One of the less madcap, more prosaic, solutions to space junk is the Space Sustainability Rating (SSR) system. Unveiled last week by the European Space Agency (ESA) and World Economic Forum, it promises to bring some order to the ‘wild west’ of space, and ensure that future missions mitigate the chances of generating yet more orbital litter.

From early 2022, spacecraft operators will be able to have their expeditions accredited by the SSR. The system will give a peer-reviewed assessment of each mission, based on factors including choice of orbit, measures taken to avoid collisions and plans to de-orbit satellites on completion of the mission.

The accreditation system is voluntary, but supporters hope that it will create a race to the top for space actors. 

Holger Krag, from the ESA, which helped develop the system, said: “The SSR aims to influence behaviour by all spaceflight actors, especially commercial entities, and help bring into common usage the sustainable practices that we desperately require.” 

Image: Nasa

ClearSpace-1

Preventing more space junk from entering orbit is just part of the solution – retrieving existing debris is also vital. Enter ClearSpace-1, which will be the first space mission to remove an item of rubbish from orbit. 

Due to launch in 2025, the mission will aim to capture a 100kg payload adaptor that sent the ESA’s Proba-V satellite (pictured) into space. It is now surplus to requirements and swirling around with tens of thousands of other pieces of space junk.  

The pioneering mission to remove the item is being led by the Swiss startup ClearSpace. The hope is that it will demonstrate the potential for new junk-removal spacecraft and create a market for space rubbish clearance.

“Even if all space launches were halted tomorrow, projections show that the overall orbital debris population will continue to grow, as collisions between items generate fresh debris in a cascade effect,” said Luisa Innocenti, head of the ESA’s Clean Space initiative. “The only way to stabilise the orbital environment is to actively remove large debris items.”

Image: The Proba-V satelite sits atop its payload adaptor. Credit: ESA

Wooden satellites

A Japanese company and Kyoto University have joined forces to develop what they hope will be the world’s first satellites made partially out of wood. Set to launch in 2023 with completion targeted for 2030, the shell of the LignoSat satellite will be made from timber, allowing it to burn up completely as it re-enters the Earth’s atmosphere.

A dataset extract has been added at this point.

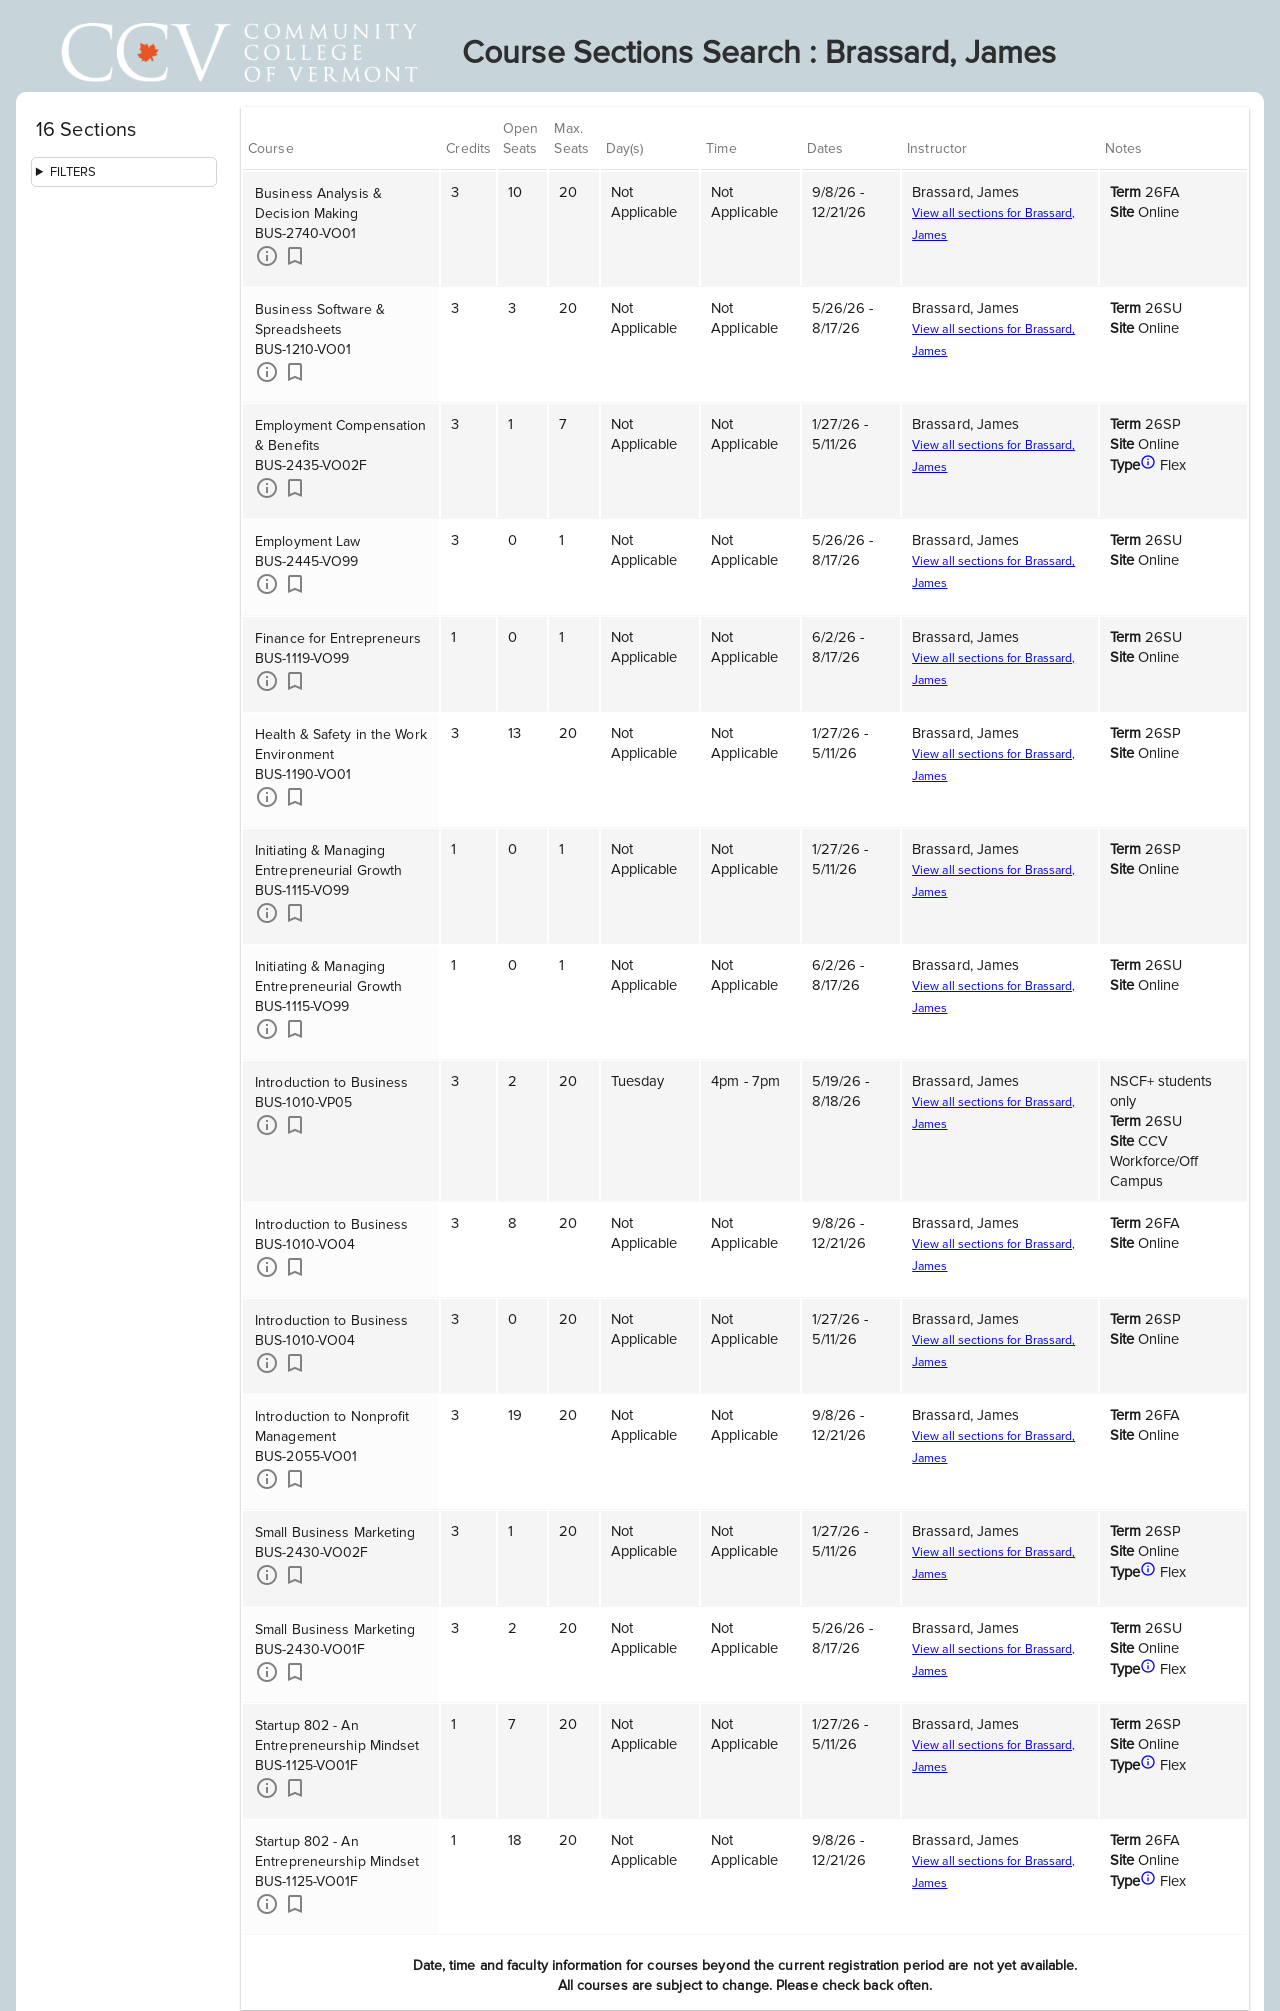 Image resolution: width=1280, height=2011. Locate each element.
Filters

The project aims to avoid adding to the estimated 2,550 defunct satellites that are currently in orbit despite being surplus to requirements. 

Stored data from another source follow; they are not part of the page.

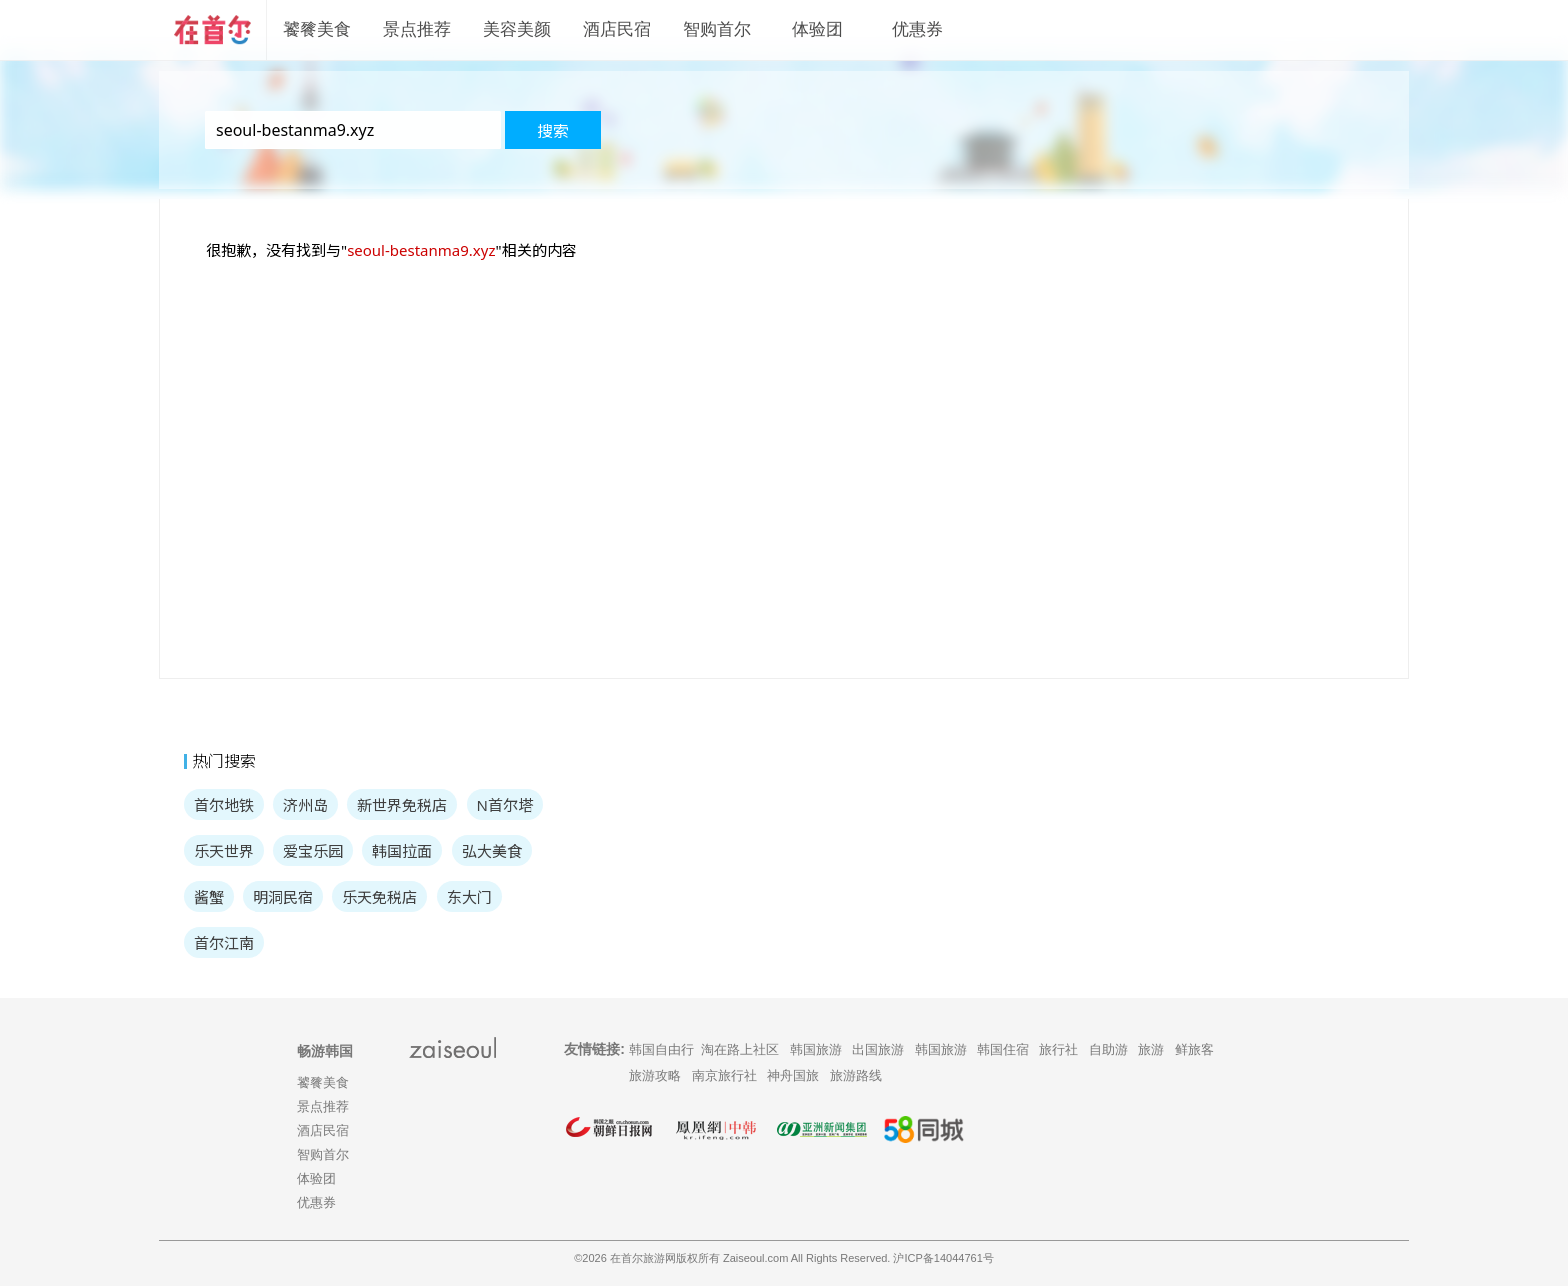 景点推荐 (417, 29)
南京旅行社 (724, 1075)
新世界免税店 (402, 805)
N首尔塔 (505, 805)
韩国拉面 (402, 851)
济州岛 (305, 805)
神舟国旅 (793, 1075)
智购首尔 (717, 29)
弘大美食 (492, 851)
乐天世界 (224, 851)
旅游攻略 (655, 1075)
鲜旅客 (1194, 1049)
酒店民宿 (617, 29)
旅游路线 (856, 1075)
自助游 (1108, 1049)
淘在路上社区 (740, 1049)
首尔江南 (224, 943)
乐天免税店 (379, 897)
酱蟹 (209, 897)
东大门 (469, 897)
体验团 (817, 29)
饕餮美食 (317, 29)
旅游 (1151, 1049)
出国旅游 (878, 1049)
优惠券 (917, 29)
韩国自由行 (661, 1049)
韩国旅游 (816, 1049)
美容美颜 (517, 29)
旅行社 (1058, 1049)
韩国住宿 (1003, 1049)
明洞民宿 (283, 897)
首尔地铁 (224, 805)
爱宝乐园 (313, 851) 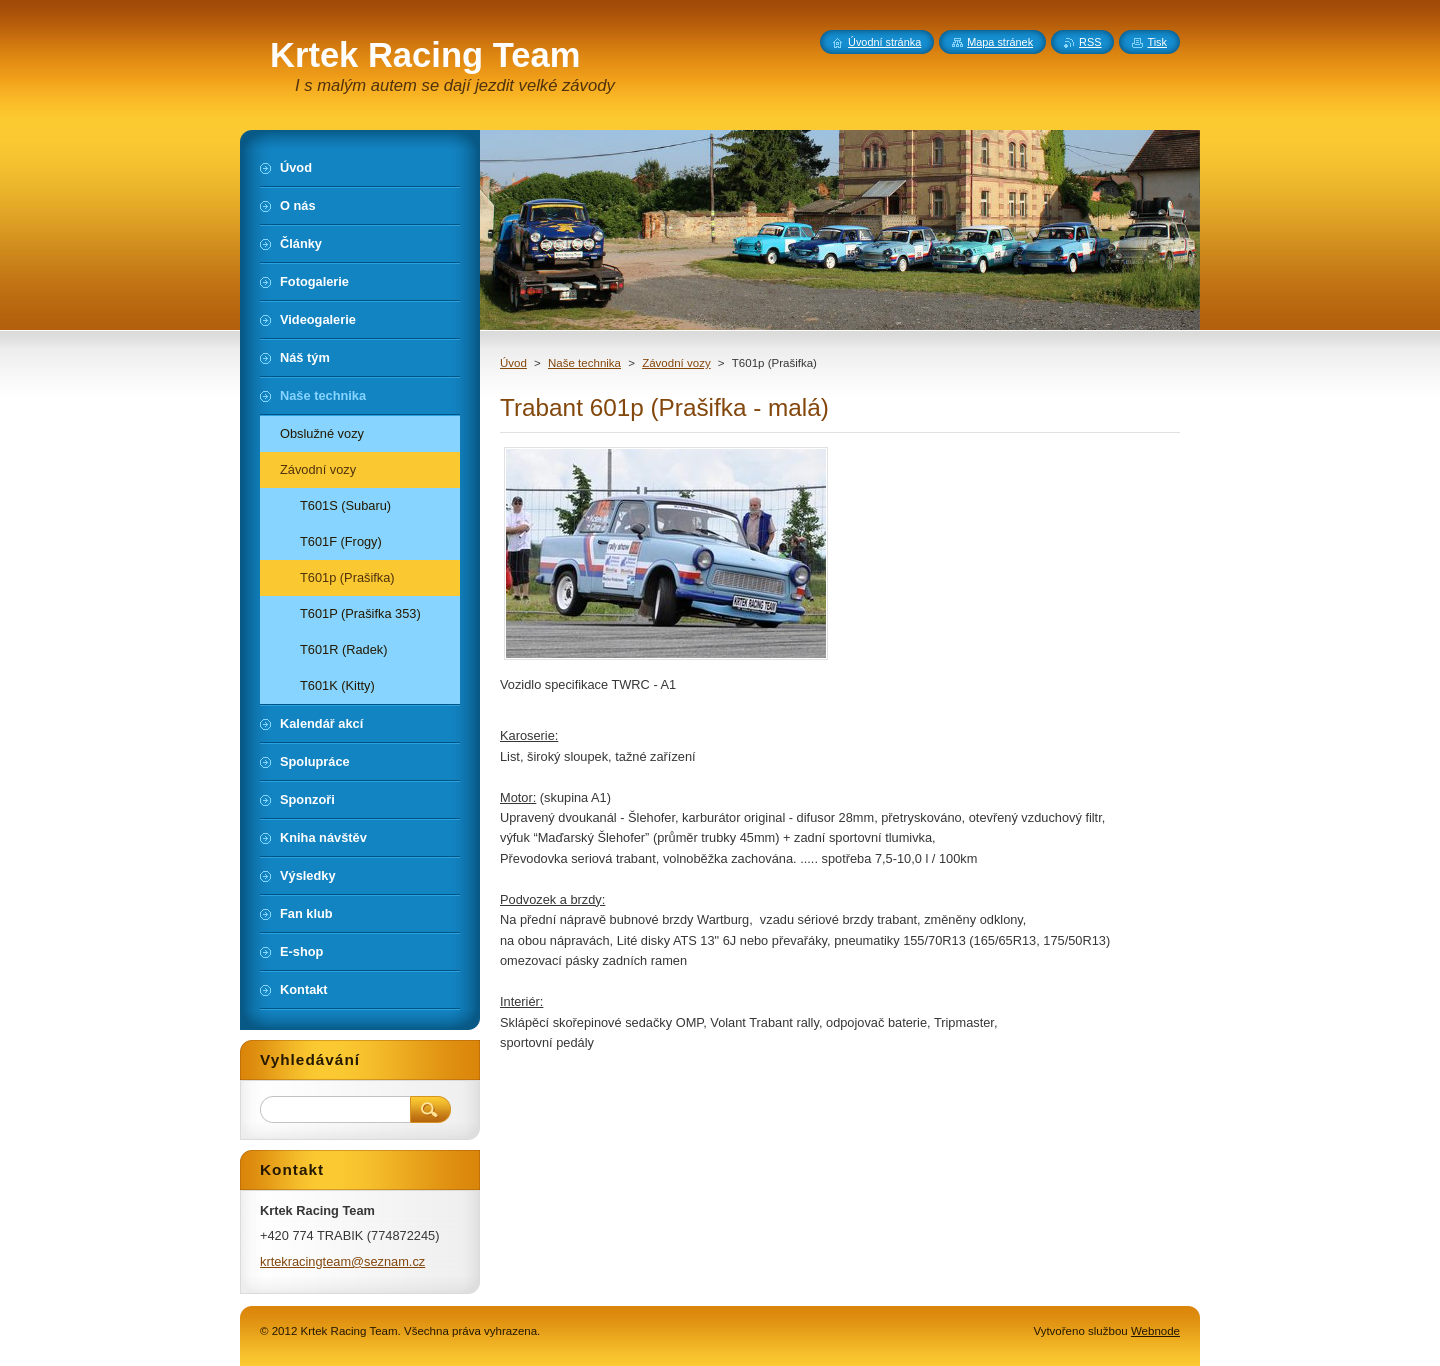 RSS (1090, 42)
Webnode (1155, 1331)
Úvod (513, 363)
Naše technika (584, 363)
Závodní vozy (676, 363)
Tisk (1157, 42)
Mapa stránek (1000, 42)
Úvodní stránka (884, 42)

“We are very concerned with the fact that all the satellites that re-enter the Earth’s atmosphere burn and create tiny alumina particles, which will float in the upper atmosphere for many years,” Takao Doi, a professor at Kyoto University and Japanese astronaut, told the BBC.

The wooden satellites would burn up without releasing junk into space or showering debris on the ground as they fall down to Earth.